Pour Sonia Dumitrescu, que j'embrasse

   Début XIe siècle, les liens de la papauté avec l’Empire othonien, ainsi que la politique pontificale en Italie exaspèrent les Byzantins. Sous le patriarcat de Michel Cérulaire les relations se tendent. Couvents et Églises latines sont fermés. Une vive controverse se déclenche à propos de l’usage des azymes. Le Cardinal Humbert de Moyenmoutier condamne le mariage des prêtres en usage en Orient depuis l’Antiquité, accuse les Byzantins d’hérésie parce qu’ils n’admettaient pas le Filioque et les menace d’excommunication.

Le patriarche de Rome, le pape, et celui de Constantinople, s’opposent sur des points plus ou moins importants. La question dite du filioque étant sans conteste le plus théologique. Les Conciles de Nicée (325), et de Constantinople  (381) avaient abouti à la procession de l’Esprit “du Père et du Fils” (filioque procedit), tandis que les chrétiens orientaux, se distinguant du credo romain, déclaraient que “l’Esprit procède du Père par le Fils”.

D’autres points de divergence s’ajoutent à cela, déjà existants ou bien ajoutés par l’évêque Michel Cérulaire, porte-parole du patriarche : l’observance du jeûne le samedi, la consommation de laitage pendant la première semaine de Carême, l’obligation de célibat des prêtres, le pain de la messe, la date de Pâques, le rituel des liturgies, la place des icônes dans le culte, le port de la barbe par les prêtres... C’est dire... C'est là tout l'inventaire des points de divergence qu’on a appelées les “querelles byzantines”.

Au printemps 1054, advient un événement politique qui va précipiter les choses.
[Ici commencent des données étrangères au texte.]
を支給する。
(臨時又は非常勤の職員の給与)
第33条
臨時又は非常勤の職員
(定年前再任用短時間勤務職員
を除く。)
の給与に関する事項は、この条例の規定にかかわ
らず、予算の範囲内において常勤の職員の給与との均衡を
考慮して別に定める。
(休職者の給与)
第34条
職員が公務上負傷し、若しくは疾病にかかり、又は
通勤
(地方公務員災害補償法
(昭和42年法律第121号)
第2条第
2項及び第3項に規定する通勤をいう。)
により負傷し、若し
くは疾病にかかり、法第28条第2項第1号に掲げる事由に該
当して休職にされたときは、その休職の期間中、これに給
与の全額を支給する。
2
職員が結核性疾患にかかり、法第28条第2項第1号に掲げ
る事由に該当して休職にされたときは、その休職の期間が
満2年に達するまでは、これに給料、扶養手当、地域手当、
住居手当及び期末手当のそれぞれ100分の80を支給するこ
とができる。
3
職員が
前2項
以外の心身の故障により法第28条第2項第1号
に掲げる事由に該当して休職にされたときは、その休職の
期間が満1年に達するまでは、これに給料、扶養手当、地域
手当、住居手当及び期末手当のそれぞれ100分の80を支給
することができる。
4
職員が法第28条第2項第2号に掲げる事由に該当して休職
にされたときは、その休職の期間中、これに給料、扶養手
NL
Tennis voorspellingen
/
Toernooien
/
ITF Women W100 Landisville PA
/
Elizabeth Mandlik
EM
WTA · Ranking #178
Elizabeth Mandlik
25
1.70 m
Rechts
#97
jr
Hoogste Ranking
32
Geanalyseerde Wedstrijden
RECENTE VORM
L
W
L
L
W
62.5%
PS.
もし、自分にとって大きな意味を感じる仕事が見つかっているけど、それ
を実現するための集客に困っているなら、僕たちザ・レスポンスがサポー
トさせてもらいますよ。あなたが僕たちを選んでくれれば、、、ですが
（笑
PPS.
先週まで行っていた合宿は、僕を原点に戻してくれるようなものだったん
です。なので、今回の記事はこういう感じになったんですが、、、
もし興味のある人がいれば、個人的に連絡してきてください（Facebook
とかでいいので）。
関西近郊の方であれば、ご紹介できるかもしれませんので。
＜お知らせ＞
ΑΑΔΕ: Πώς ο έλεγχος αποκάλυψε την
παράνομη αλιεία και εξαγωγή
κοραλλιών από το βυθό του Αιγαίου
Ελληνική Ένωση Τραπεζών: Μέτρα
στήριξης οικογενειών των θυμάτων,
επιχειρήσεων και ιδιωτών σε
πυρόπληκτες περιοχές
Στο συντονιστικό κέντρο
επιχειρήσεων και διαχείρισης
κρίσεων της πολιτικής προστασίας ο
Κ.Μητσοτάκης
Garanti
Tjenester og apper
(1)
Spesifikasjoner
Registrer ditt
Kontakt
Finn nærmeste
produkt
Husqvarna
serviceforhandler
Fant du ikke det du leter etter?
Le pape Léon IX envoie une ambassade auprès de l’Empereur byzantin pour demander une aide militaire contre les Normands qui menacent les Etats Pontificaux.
Arrivés début juin, la délégation romaine de trois ecclésiastiques tente de dissiper des malentendus mineurs. Courtoisement accueillis par l’empereur Constantin Monomaque, le patriarche, en revanche, leur avait battu froid et refusé de les recevoir.